• **What the task asks**:
Where a record contains an image, leave the image out and print the rest exactly.
START Excerpted records
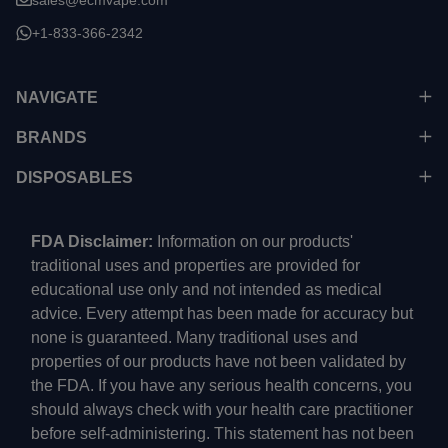
+1-833-366-2342
NAVIGATE
BRANDS
DISPOSABLES
FDA Disclaimer:
Information on our products'
traditional uses and properties are provided for
educational use only and not intended as medical
advice. Every attempt has been made for accuracy but
none is guaranteed. Many traditional uses and
properties of our products have not been validated by
the FDA. If you have any serious health concerns, you
should always check with your health care practitioner
before self-administering. This statement has not been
END Excerpted records
• **Task solution**:
+1-833-366-2342
NAVIGATE
BRANDS
DISPOSABLES
FDA Disclaimer:
Information on our products'
traditional uses and properties are provided for
educational use only and not intended as medical
advice. Every attempt has been made for accuracy but
none is guaranteed. Many traditional uses and
properties of our products have not been validated by
the FDA. If you have any serious health concerns, you
should always check with your health care practitioner
before self-administering. This statement has not been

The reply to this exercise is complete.